Universiti Malaysia Sarawak (UNIMAS) will also accept UEC holders soon.
As mentioned in my previous post in May, the CM, who is Yayasan Sarawak chairman, also welcomed UEC holders to apply for the Foundation’s scholarships and loans.
Our State has proven that it takes concrete steps to ensure ALL Sarawakians have the opportunity to be a part of Sarawak’s transformation story.
I don’t know about you, but from what I have seen in recent times, I couldn’t be prouder and more grateful to be a Sarawakian.
The story from the Malay Mail:
SUPP: Sarawak provisionally adopts UEC for civil service hiring
KUCHING, Sept 21 — Sarawak has agreed in principle to recognise the Unified Examination Certificate (UEC) as a qualification for entry into its civil service, Sarawak United People’s Party (SUPP) president Datuk Dr Sim Kui Hian announced today.
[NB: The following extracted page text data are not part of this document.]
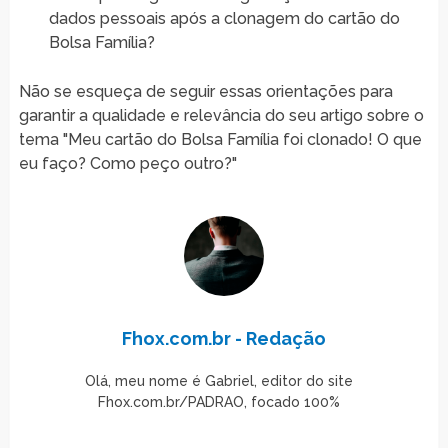
dados pessoais após a clonagem do cartão do
Bolsa Família?
Não se esqueça de seguir essas orientações para
garantir a qualidade e relevância do seu artigo sobre o
tema "Meu cartão do Bolsa Família foi clonado! O que
eu faço? Como peço outro?"
Fhox.com.br - Redação
Olá, meu nome é Gabriel, editor do site
Fhox.com.br/PADRAO, focado 100%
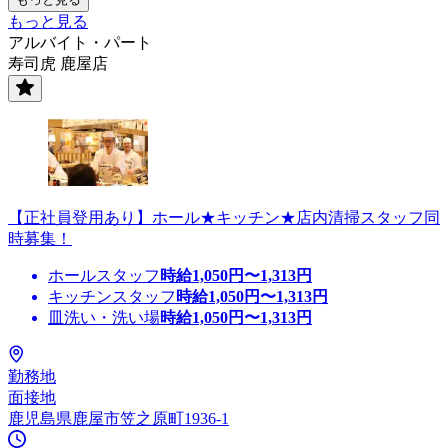
もっと見る
アルバイト・パート
寿司虎 鹿屋店
【正社員登用あり】ホール★キッチン★店内清掃スタッフ同
時募集！
ホールスタッフ
時給
1,050
円〜
1,313
円
キッチンスタッフ
時給
1,050
円〜
1,313
円
皿洗い・洗い場
時給
1,050
円〜
1,313
円
勤務地
面接地
鹿児島県鹿屋市笠之原町1936-1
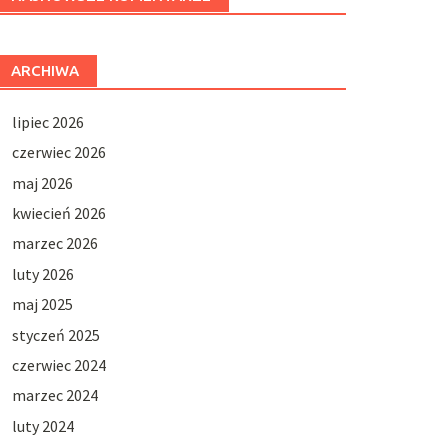
ARCHIWA
lipiec 2026
czerwiec 2026
maj 2026
kwiecień 2026
marzec 2026
luty 2026
maj 2025
styczeń 2025
czerwiec 2024
marzec 2024
luty 2024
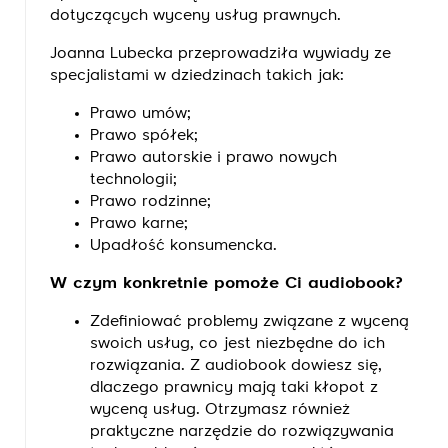
dotyczących wyceny usług prawnych.
Joanna Lubecka przeprowadziła wywiady ze
specjalistami w dziedzinach takich jak:
Prawo umów;
Prawo spółek;
Prawo autorskie i prawo nowych
technologii;
Prawo rodzinne;
Prawo karne;
Upadłość konsumencka.
W czym konkretnie pomoże Ci audiobook?
Zdefiniować problemy związane z wyceną
swoich usług, co jest niezbędne do ich
rozwiązania. Z audiobook dowiesz się,
dlaczego prawnicy mają taki kłopot z
wyceną usług. Otrzymasz również
praktyczne narzędzie do rozwiązywania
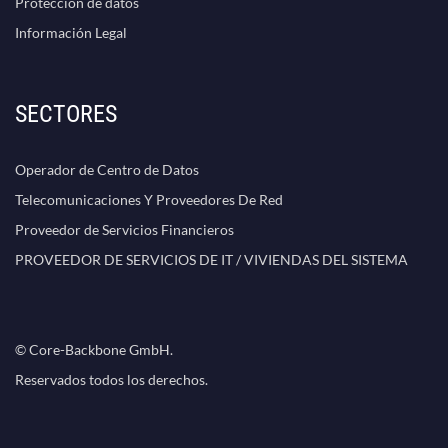
Protección de datos
Información Legal
SECTORES
Operador de Centro de Datos
Telecomunicaciones Y Proveedores De Red
Proveedor de Servicios Financieros
PROVEEDOR DE SERVICIOS DE IT / VIVIENDAS DEL SISTEMA
© Core-Backbone GmbH.
Reservados todos los derechos.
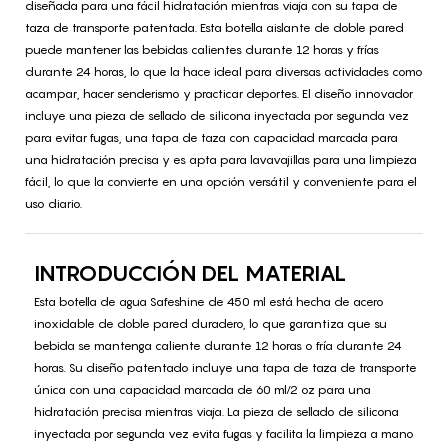
diseñada para una fácil hidratación mientras viaja con su tapa de
taza de transporte patentada. Esta botella aislante de doble pared
puede mantener las bebidas calientes durante 12 horas y frías
durante 24 horas, lo que la hace ideal para diversas actividades como
acampar, hacer senderismo y practicar deportes. El diseño innovador
incluye una pieza de sellado de silicona inyectada por segunda vez
para evitar fugas, una tapa de taza con capacidad marcada para
una hidratación precisa y es apta para lavavajillas para una limpieza
fácil, lo que la convierte en una opción versátil y conveniente para el
uso diario.
INTRODUCCIÓN DEL MATERIAL
Esta botella de agua Safeshine de 450 ml está hecha de acero
inoxidable de doble pared duradero, lo que garantiza que su
bebida se mantenga caliente durante 12 horas o fría durante 24
horas. Su diseño patentado incluye una tapa de taza de transporte
única con una capacidad marcada de 60 ml/2 oz para una
hidratación precisa mientras viaja. La pieza de sellado de silicona
inyectada por segunda vez evita fugas y facilita la limpieza a mano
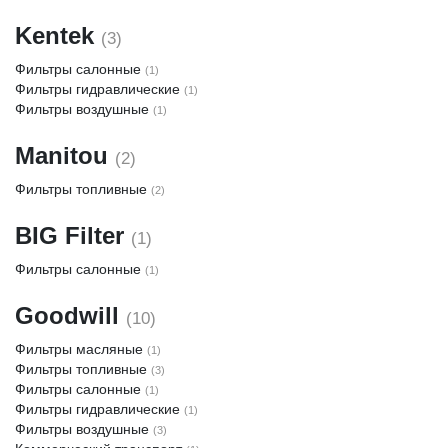
Kentek
(3)
Фильтры салонные
(1)
Фильтры гидравлические
(1)
Фильтры воздушные
(1)
Manitou
(2)
Фильтры топливные
(2)
BIG Filter
(1)
Фильтры салонные
(1)
Goodwill
(10)
Фильтры масляные
(1)
Фильтры топливные
(3)
Фильтры салонные
(1)
Фильтры гидравлические
(1)
Фильтры воздушные
(3)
Following a meeting with Sarawak Chief Minister Tan Sri Adenan Satem, Sim said the decision will allow UEC holders from Chinese independent schools to meet entry requirements to join the civil service.
“The state Cabinet will endorse the recognition at this week’s Cabinet meeting,” Sim told Malay Mail Online.
“I am glad to say that Sarawak is the first and only State in Malaysia to give due recognition to UEC qualification,” he said.
The UEC qualification is the equivalent of the SPM.
Sim added, however, that UEC holders will not be eligible for pensions as that would require similar changes at the federal level, but will instead join the Employees Provident Fund (EPF) that is applicable to the private sector.
Chinese school graduates are also required to possess a credit in Bahasa Malaysia at a minimum.
“The State Civil Service is an autonomous body and does not depend on the Federal Public Service Commission for approval,” he said.
He said UEC holders will be accepted to study at Universiti Malaysia Sarawak (UEC), and that the Management of the Chinese School Board will work with the UNIMAS Senate to work out the technical details.
“Those UEC holders with good grades will also be accepted to study medicine at the university,” Sim said.
He said the Chief Minister also told him that UEC holders may apply to Sarawak Foundation for study loans, just like the holders of SPM or STPM, upon being accepted into UNIMAS or the Miri Campus of Curtin University of Technology and Kuching Campus of Swinburne University of Technology.
He said Curtin and Swinburne have already accepted students with UEC entry qualifications.
Sim said SUPP together with the Management of the Chinese School Board have been working hard to get the State government to recognise UEC as one of the qualifications to enter the State Civil Service.
“To me, it is not really a surprise that the chief minister has given his approval,” he said.